On Sat, 2009-09-19 at 11:57 +0200, Francesc Alted wrote: 
> A Friday 18 September 2009 21:57:58 David Fokkema escrigué:
> > On Fri, 2009-09-18 at 17:07 +0200, Francesc Alted wrote:
> > > A Friday 18 September 2009 16:09:58 David Fokkema escrigué:
> > > > Hi list,
> > > >
> > > > I'm not sure what this is... I've written a minimal script which shows
> > > > the following problem: fill up a table with 10 million rows, which
> > > > costs almost no memory. Then, do the following query:
> > > >
> > > > r = data.root.events.col('event_id')
> > > >
> > > > which brings up memory usage from 14 Mb to 99 Mb. Do it again, which
> > > > brings memory usage further up by tens of Mb's, which are freed after
> > > > the query finishes.
> > >
> > > This is expected.  While the query is executing, the results are being
> > > kept in a new NumPy array.  When the query finishes, the new NumPy object
> > > is bound to the `r` variable, and the old NumPy object pointed by `r` is
> > > released.
> >
> > Ah, yes, of course. Interestingly, it seems that sys.getsizeof doesn't
> > report the size of the NumPy object, but only the reference r? It
> > returns 40 bytes, nothing else.
> 
> I did not know about sys.getsizeof(), but it doesn't seem reliable for 
> getting 
> the size of NumPy arrays.  Maybe it is worth asking the NumPy (or even 
> Python) 
> list about this.

I've discovered it somewhere on a list. Now I've read the documentation
as well, ;-) So, it is only accurate for builtin types and depends on
the implementation for added types, like NumPy arrays. Clearly, that
implementation is either non-existent or flawed.

> 
> > > > Instead, try the following query:
> > > >
> > > > r = [x['event_id'] for x in data.root.events]
> > > >
> > > > which brings memory usage from 14 Mb to 296 Mb. Do it again, which
> > > > brings memory usage up to 528 Mb.
> > >
> > > Expected again.  In this case, you are getting the column as a Python
> > > list, and this takes *far* more space than a regular NumPy array.
> >
> > Ok, but surely not _that_ much space? I end up with a list consisting of
> > 10 million values (longs) which came from a UInt64Col, so should take up
> > about 8 bytes each, so lets say 80 million bytes if python doesn't
> > optimize the small numbers and add some overhead because of the list.
> > Now, sys.getsizeof returns 40 megabytes, which is about what I'd expect.
> > However, that's nowhere near 282 Mb which is taken up by python.
> 
> Again, I don't know why sys.getsizeof returns 40 MB for a list of 10 millions 
> of *long* integers.  Look at this:
> 
> In [40]: sys.getsizeof(1)
> Out[40]: 24

12

> 
> In [41]: sys.getsizeof(1L)
> Out[41]: 32

16

> 
> In [42]: sys.getsizeof(2**62)
> Out[42]: 24

24

> 
> In [43]: sys.getsizeof(2**63)
> Out[43]: 40

24 (yes, even 2**64)

I'm on 32-bit, you're probably on 64-bit? Wow, this is really platform
specific. More so than I'd expect from my C experience.

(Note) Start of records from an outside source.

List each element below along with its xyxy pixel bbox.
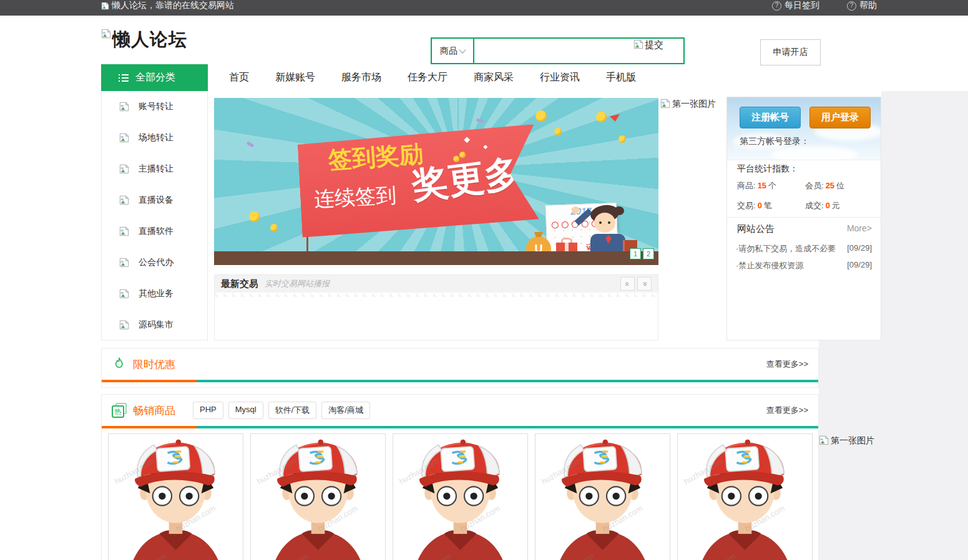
help-link[interactable]: ? 帮助: [847, 0, 877, 11]
divider: [727, 217, 881, 218]
announcement-text: ·禁止发布侵权资源: [736, 260, 803, 271]
banner-floor: [214, 251, 658, 265]
carousel-page-2[interactable]: 2: [643, 248, 654, 259]
broken-image-icon: [633, 39, 643, 49]
coin-decor: [554, 128, 562, 135]
open-shop-button[interactable]: 申请开店: [760, 39, 821, 65]
product-card[interactable]: huzhan.com huzhan.com huzhan.com: [535, 433, 670, 560]
platform-stats-title: 平台统计指数：: [737, 163, 798, 175]
flash-sale-more-link[interactable]: 查看更多>>: [766, 359, 808, 370]
search-category-select[interactable]: 商品: [432, 39, 474, 63]
nav-item-services[interactable]: 服务市场: [341, 71, 381, 84]
scroll-up-button[interactable]: «: [620, 277, 635, 291]
sidebar-item-live-software[interactable]: 直播软件: [102, 216, 207, 247]
sidebar-item-anchor-transfer[interactable]: 主播转让: [102, 153, 207, 185]
broken-image-icon: [101, 2, 109, 10]
login-panel: 注册帐号 用户登录 第三方帐号登录： 平台统计指数： 商品:15个 会员:25位…: [726, 97, 881, 340]
nav-item-merchants[interactable]: 商家风采: [474, 71, 514, 84]
broken-image-icon: [819, 435, 829, 445]
tab-mysql[interactable]: Mysql: [228, 402, 263, 419]
announcement-date: [09/29]: [847, 243, 872, 254]
product-card[interactable]: huzhan.com huzhan.com huzhan.com: [108, 433, 243, 560]
product-card[interactable]: huzhan.com huzhan.com huzhan.com: [677, 433, 813, 560]
broken-image-icon: [119, 258, 129, 268]
help-label: 帮助: [859, 0, 877, 11]
broken-image-icon: [119, 164, 129, 174]
nav-item-home[interactable]: 首页: [229, 71, 249, 84]
broken-image-icon: [119, 320, 129, 330]
sidebar-item-label: 主播转让: [139, 163, 174, 175]
banner-line2: 连续签到: [313, 181, 397, 214]
carousel-pagination: 1 2: [630, 248, 654, 259]
zigzag-edge: [215, 292, 658, 297]
login-button[interactable]: 用户登录: [809, 107, 871, 128]
search-submit-button[interactable]: 提交: [633, 39, 663, 51]
site-logo[interactable]: 懒人论坛: [101, 29, 187, 50]
announcement-date: [09/29]: [847, 260, 872, 271]
latest-trades-subtitle: 实时交易网站播报: [265, 278, 330, 289]
product-image: [109, 434, 243, 560]
product-card[interactable]: huzhan.com huzhan.com huzhan.com: [393, 433, 528, 560]
banner-line1: 签到奖励: [327, 138, 424, 176]
sidebar-item-live-equipment[interactable]: 直播设备: [102, 185, 207, 216]
broken-image-icon: [119, 133, 129, 143]
product-image: [535, 434, 670, 560]
banner-line3: 奖更多: [409, 149, 523, 211]
nav-item-news[interactable]: 行业资讯: [540, 71, 580, 84]
sidebar-item-label: 其他业务: [139, 288, 174, 299]
all-categories-label: 全部分类: [135, 71, 175, 84]
category-sidebar: 账号转让 场地转让 主播转让 直播设备 直播软件 公会代办 其他业务 源码集市: [101, 91, 208, 340]
sidebar-item-label: 源码集市: [139, 319, 174, 331]
scroll-down-button[interactable]: «: [637, 277, 652, 291]
stat-members: 会员:25位: [805, 180, 873, 191]
tab-php[interactable]: PHP: [193, 402, 223, 419]
flash-sale-title: 限时优惠: [133, 357, 175, 372]
announcements-more-link[interactable]: More>: [847, 223, 872, 233]
sidebar-item-label: 直播软件: [139, 226, 174, 237]
coin-decor: [535, 110, 547, 122]
search-category-value: 商品: [440, 46, 457, 57]
latest-trades-title: 最新交易: [221, 278, 258, 290]
page-background-right-top: [881, 91, 968, 340]
platform-stats: 商品:15个 会员:25位 交易:0笔 成交:0元: [737, 180, 873, 211]
announcement-item[interactable]: ·请勿私下交易，造成不必要 [09/29]: [736, 243, 872, 254]
question-circle-icon: ?: [847, 1, 856, 11]
chevron-down-icon: [459, 46, 466, 53]
sidebar-item-other-business[interactable]: 其他业务: [102, 278, 207, 309]
broken-side-image[interactable]: 第一张图片: [819, 435, 874, 447]
page-background-right-bottom: [819, 340, 968, 560]
hot-products-section: 热 畅销商品 PHP Mysql 软件/下载 淘客/商城 查看更多>> huzh…: [101, 394, 819, 560]
sidebar-item-guild-agency[interactable]: 公会代办: [102, 247, 207, 278]
sidebar-item-source-market[interactable]: 源码集市: [102, 309, 207, 340]
hot-products-more-link[interactable]: 查看更多>>: [766, 405, 808, 416]
nav-item-tasks[interactable]: 任务大厅: [408, 71, 447, 84]
topbar: 懒人论坛，靠谱的在线交易网站 ? 每日签到 ? 帮助: [0, 0, 968, 16]
tab-software[interactable]: 软件/下载: [268, 402, 317, 419]
nav-item-mobile[interactable]: 手机版: [606, 71, 636, 84]
coin-decor: [596, 112, 607, 122]
tab-taoke[interactable]: 淘客/商城: [321, 402, 370, 419]
sidebar-item-venue-transfer[interactable]: 场地转让: [102, 122, 207, 153]
banner-carousel[interactable]: 签到奖励 连续签到 奖更多 2017 记得签到! U: [214, 98, 658, 265]
sidebar-item-label: 账号转让: [139, 101, 174, 112]
broken-banner-image[interactable]: 第一张图片: [660, 99, 716, 110]
nav-item-newmedia[interactable]: 新媒账号: [275, 71, 315, 84]
all-categories-button[interactable]: 全部分类: [101, 64, 208, 91]
sidebar-item-account-transfer[interactable]: 账号转让: [102, 91, 207, 122]
register-button[interactable]: 注册帐号: [740, 107, 801, 128]
product-image: [393, 434, 527, 560]
carousel-page-1[interactable]: 1: [630, 248, 641, 259]
announcement-text: ·请勿私下交易，造成不必要: [736, 243, 836, 254]
broken-image-icon: [660, 99, 670, 109]
stat-volume: 成交:0元: [805, 200, 873, 211]
site-notice: 懒人论坛，靠谱的在线交易网站: [101, 0, 234, 11]
flame-icon: [112, 357, 127, 372]
announcement-item[interactable]: ·禁止发布侵权资源 [09/29]: [736, 260, 872, 271]
search-box: 商品 提交: [431, 37, 685, 64]
double-chevron-up-icon: «: [623, 281, 632, 286]
sidebar-item-label: 场地转让: [139, 132, 174, 143]
product-card[interactable]: huzhan.com huzhan.com huzhan.com: [250, 433, 386, 560]
register-label: 注册帐号: [751, 112, 789, 123]
hot-icon: 热: [112, 403, 127, 418]
daily-signin-link[interactable]: ? 每日签到: [772, 0, 819, 11]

> So, it is not clear to me how many bytes would take a long integer, but it 
> clearly depends on the number of significant digits.  At any ratem I find 40 
> MB for 10 millions of longs to be a too small figure (?).

Well... See:

>>> a = range(2**70-10, 2**70+10)
>>> sys.getsizeof(a[0])
24
>>> sys.getsizeof(a[0:1])
36
>>> sys.getsizeof(a[0:2])
40
>>> sys.getsizeof(a[0:3])
44
>>> sys.getsizeof(a[0:4])
48

which shows that if sys.getsizeof is correct (which it should be,
according to the official docs) a long only takes up about 4 bytes
(probably indeed some nice power-of-two representation). There is some
overhead for a list, there is some overhead for a single long, but
that's about it: 4 bytes per value. That makes a list of 10 million
longs about 40 million bytes, I guess.

> > > > Del-ing objects and imports doesn't clean up memory...
> > >
> > > It should.  How are you deleting objects, and how do you determine that
> > > memory is not being released?
> >
> > Ah, lets see:
> >
> > This script:
> >
> > import tables
> >
> > class Event(tables.IsDescription):
> >     event_id = tables.UInt64Col()
> >     ext_timestamp = tables.UInt64Col(dflt=9999)
> >     other_value = tables.UInt64Col(dflt=9999)
> >
> > def create_tables():
> >     data = tables.openFile('test.h5', 'w', 'PyTables Test')
> >     data.createTable('/', 'events', Event, 'Test Events')
> >
> >     table = data.root.events
> >     tablerow = table.row
> >     for i in xrange(10000000):
> >         tablerow['event_id'] = i
> >         tablerow.append()
> >     table.flush()
> >
> >     data.close()
> >
> > def test_query():
> >     data = tables.openFile('test.h5', 'r')
> >     r = [x['event_id'] for x in data.root.events]
> >     data.close()
> >     return r
> >
> > And this is my log:
> > >>> from test_tables import *
> > >>> create_tables()
> >
> > (now test.h5 is 230 Mb in size and python uses 19 Mb)
> >
> > >>> r = test_query()
> >
> > (now python uses 293 Mb)
> >
> > >>> import sys
> > >>> sys.getsizeof(r)
> >
> > 40764028
> >
> > (which is only 40 Mb, right? That's something I can live with, ;-) )
> >
> > >>> dir()
> >
> > ['Event', '__builtins__', '__doc__', '__name__', '__package__',
> > 'create_tables', 'r', 'sys', 'tables', 'test_query']
> >
> > >>> del Event
> > >>> del create_tables
> > >>> del r
> > >>> del tables
> > >>> del test_query
> > >>> del sys
> > >>> dir()
> >
> > ['__builtins__', '__doc__', '__name__', '__package__']
> >
> > (python still uses 293 Mb...)
> >
> > So... is this strange? Test_query closes the file so there shouldn't be
> > anything floating around related to that... However, there might be
> > something in the C code which is malloc-ing but not freeing memory?
> 
> Mmh, you are not telling us how do you determine the python interpreter 
> memory 
> consumption.  If what you are using are tools like 'top' or 'ps', maybe you 
> are seeing the python's own malloc'ing subsystem working on (for a number of 
> reasons, it is a bit lazy releasing memory).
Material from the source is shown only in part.